YOUR GOAL
Would you print the lines below exactly, beginning at the line that has "Mananthavady, Wayanad District -photos" and stopping after the line that has "Users browsing this"? Only those lines, and no pictures.

PROVIDED ENTRIES
____
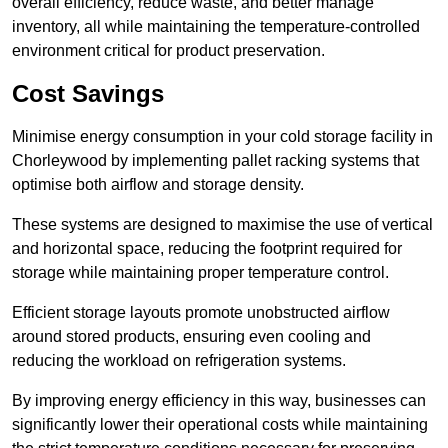
overall efficiency, reduce waste, and better manage
inventory, all while maintaining the temperature-controlled
environment critical for product preservation.
Cost Savings
Minimise energy consumption in your cold storage facility in
Chorleywood by implementing pallet racking systems that
optimise both airflow and storage density.
These systems are designed to maximise the use of vertical
and horizontal space, reducing the footprint required for
storage while maintaining proper temperature control.
Efficient storage layouts promote unobstructed airflow
around stored products, ensuring even cooling and
reducing the workload on refrigeration systems.
By improving energy efficiency in this way, businesses can
significantly lower their operational costs while maintaining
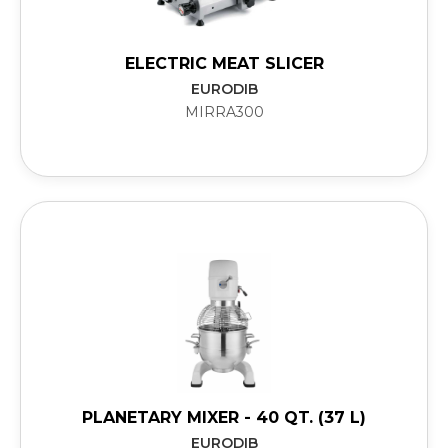
ELECTRIC MEAT SLICER
EURODIB
MIRRA300
PLANETARY MIXER - 40 QT. (37 L)
EURODIB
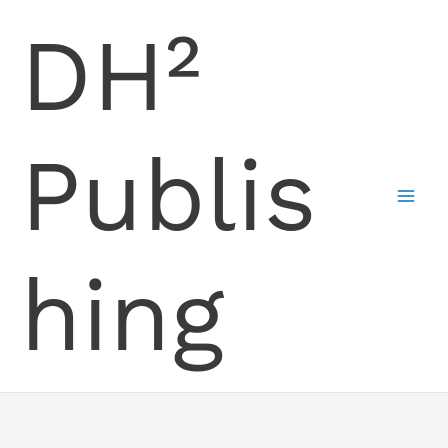
Skip
DH²
to
content
Publis
hing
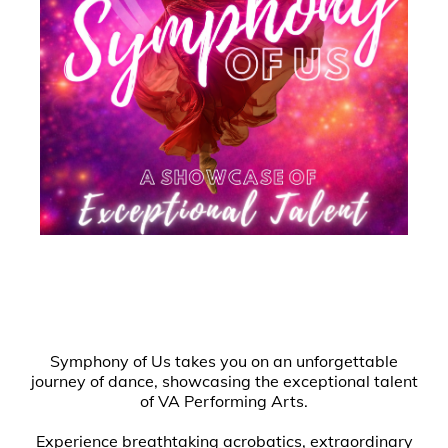
Symphony of Us takes you on an unforgettable
journey of dance, showcasing the exceptional talent
of VA Performing Arts.
Experience breathtaking acrobatics, extraordinary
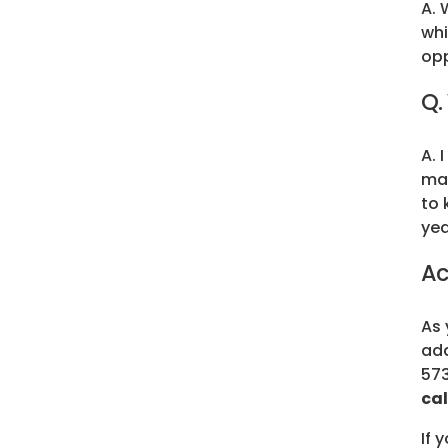
A. 
whi
opp
Q.
A. 
man
to 
yea
Ac
As 
add
573
cal
If 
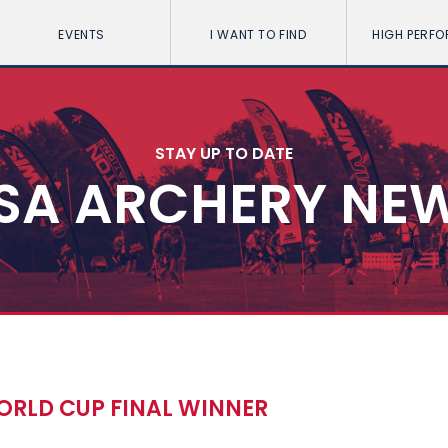
EVENTS
I WANT TO FIND
HIGH PERF
STAY UP TO DATE
SA ARCHERY NE
RLD CUP FINAL WINNER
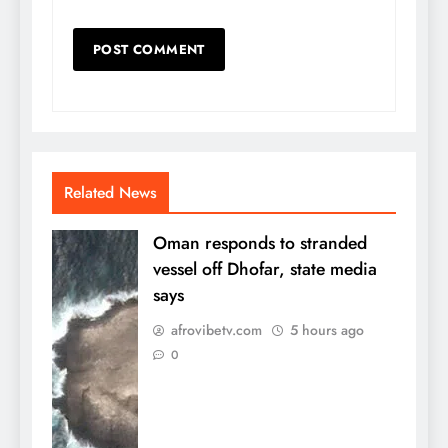
Related News
Oman responds to stranded
vessel off Dhofar, state media
says
afrovibetv.com
5 hours ago
0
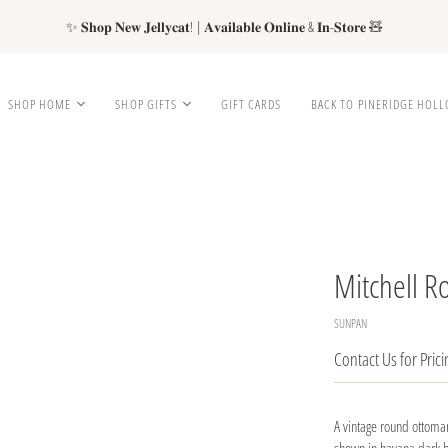
✨ 𝐒𝐡𝐨𝐩 𝐍𝐞𝐰 𝐉𝐞𝐥𝐥𝐲𝐜𝐚𝐭! | 𝐀𝐯𝐚𝐢𝐥𝐚𝐛𝐥𝐞 𝐎𝐧𝐥𝐢𝐧𝐞 & 𝐈𝐧-𝐒𝐭𝐨𝐫𝐞 🧸
SHOP HOME
SHOP GIFTS
GIFT CARDS
BACK TO PINERIDGE HOL
Mitchell 
SUNPAN
Contact Us for Prici
A vintage round ottoman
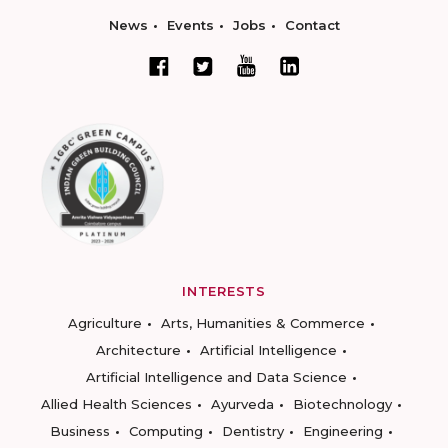
News
Events
Jobs
Contact
INTERESTS
Agriculture
Arts, Humanities & Commerce
Architecture
Artificial Intelligence
Artificial Intelligence and Data Science
Allied Health Sciences
Ayurveda
Biotechnology
Business
Computing
Dentistry
Engineering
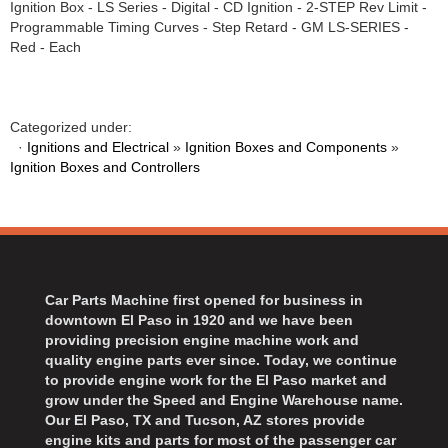
Ignition Box - LS Series - Digital - CD Ignition - 2-STEP Rev Limit -
BART WHEELS
›
Programmable Timing Curves - Step Retard - GM LS-SERIES -
BASSETT
›
Red - Each
BATTERY TENDER
›
BBK PERFORMANCE
›
BD DIESEL
›
Categorized under:
BEAMS SEATBELTS
·
Ignitions and Electrical
»
Ignition Boxes and Components
»
›
Ignition Boxes and Controllers
BECOOL
›
BEDRUG
›
BELL HELMETS
›
BELL TECH
›
BERT TRANSMISSIONS
›
Car Parts Machine first opened for business in
BESTOP
›
downtown El Paso in 1920 and we have been
BEYEA CUSTOM HEADERS
›
providing precision engine machine work and
quality engine parts ever since. Today, we continue
BHJ DAMPERS
›
to provide engine work for the El Paso market and
BILL MILLER ENGINEERING
›
grow under the Speed and Engine Warehouse name.
BILLET SPECIALTIES
›
Our El Paso, TX and Tucson, AZ stores provide
engine kits and parts for most of the passenger car
BILSTEIN
›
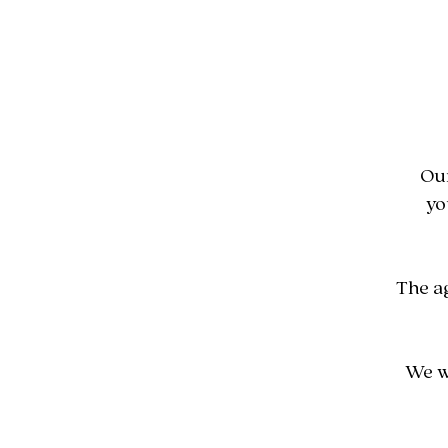
Our
yo
The a
We w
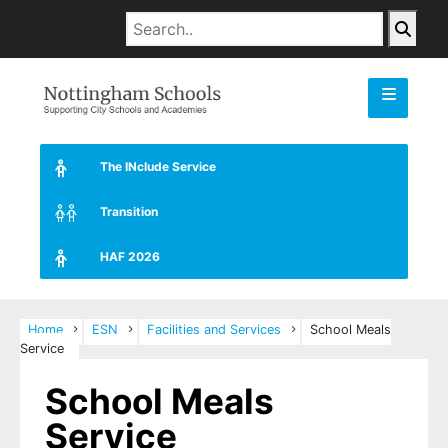
The INclude Service
Transition
HAF 2026
Home
ESN
Facilities and Services
School Meals
Service
School Meals
Service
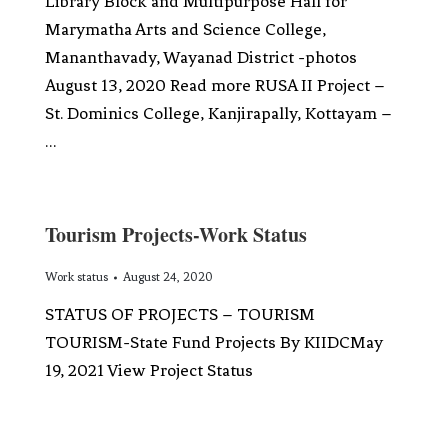
Library Block and Multipurpose Hall for
Marymatha Arts and Science College,
Mananthavady, Wayanad District -photos
August 13, 2020 Read more RUSA II Project –
St. Dominics College, Kanjirapally, Kottayam –
…
Tourism Projects-Work Status
Work status
August 24, 2020
STATUS OF PROJECTS – TOURISM
TOURISM-State Fund Projects By KIIDCMay
19, 2021 View Project Status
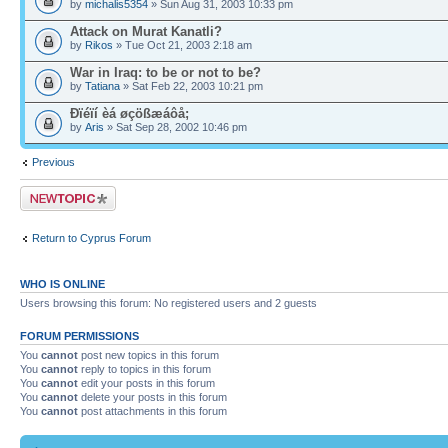
by
michalis5354
» Sun Aug 31, 2003 10:33 pm
Attack on Murat Kanatli?
by
Rikos
» Tue Oct 21, 2003 2:18 am
War in Iraq: to be or not to be?
by
Tatiana
» Sat Feb 22, 2003 10:21 pm
Ðïéïí èá øçößæáôå;
by
Aris
» Sat Sep 28, 2002 10:46 pm
Previous
Post a new topic
Return to Cyprus Forum
WHO IS ONLINE
Users browsing this forum: No registered users and 2 guests
FORUM PERMISSIONS
You
cannot
post new topics in this forum
You
cannot
reply to topics in this forum
You
cannot
edit your posts in this forum
You
cannot
delete your posts in this forum
You
cannot
post attachments in this forum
____
YOUR RESPONSE
Mananthavady, Wayanad District -photos
August 13, 2020 Read more RUSA II Project –
St. Dominics College, Kanjirapally, Kottayam –
…
Tourism Projects-Work Status
Work status
August 24, 2020
STATUS OF PROJECTS – TOURISM
TOURISM-State Fund Projects By KIIDCMay
19, 2021 View Project Status
by
michalis5354
» Sun Aug 31, 2003 10:33 pm
Attack on Murat Kanatli?
by
Rikos
» Tue Oct 21, 2003 2:18 am
War in Iraq: to be or not to be?
by
Tatiana
» Sat Feb 22, 2003 10:21 pm
Ðïéïí èá øçößæáôå;
by
Aris
» Sat Sep 28, 2002 10:46 pm
Previous
Post a new topic
Return to Cyprus Forum
WHO IS ONLINE
Users browsing this forum: No registered users and 2 guests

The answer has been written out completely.